Peter Chambers

Personal information
- Date of birth: 1878
- Place of birth: Workington, England
- Date of death: 1952 (aged 73–74)
- Place of death: Swindon, England
- Position(s): Left half

Senior career*
- Years: Team / Apps / (Gls)
- Black Diamonds
- 1897–1899: Blackburn Rovers / 33 / (0)
- 1899–1900: Bedminster / 21 / (0)
- 1900–1906: Bristol City / 161 / (10)
- 1906–1912: Swindon Town / 89 / (1)
- Total:  / 304 / (11)

= Peter Chambers (footballer) =

English footballer

Peter Chambers (1878–1952) was an English professional footballer in the years prior to the First World War. He made over 160 appearances in the Football League for Blackburn Rovers and Bristol City.
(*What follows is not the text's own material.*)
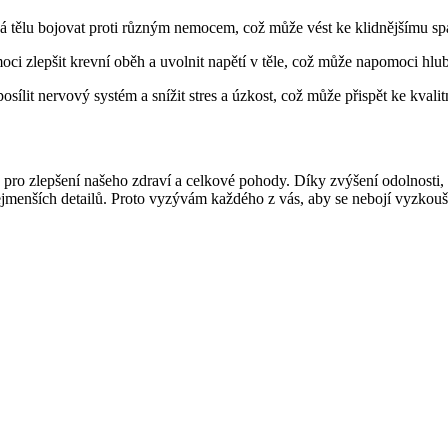
á tělu bojovat proti různým nemocem, což může vést ke klidnějšímu sp
i zlepšit krevní oběh a uvolnit napětí v těle, což může napomoci hl
ílit nervový systém a snížit stres a úzkost, což může přispět ke kval
j pro zlepšení našeho zdraví a celkové pohody. Díky zvýšení odolnosti, 
jmenších detailů. Proto vyzývám každého z vás, aby se nebojí vyzkoušet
He also played in the Southern League for both Bristol City and Swindon Town.

==Career==
Chambers was born in Workington in 1878 where he helped the local club Black Diamonds to win both the Cumberland League and Cup. After playing for Blackburn Rovers, Bedminster and Bristol City, he joined Swindon Town in July 1907 along with Freddie Fenton and Billy Jones.

After retiring Chambers was landlord of the Red Lion pub and died in Swindon in 1952.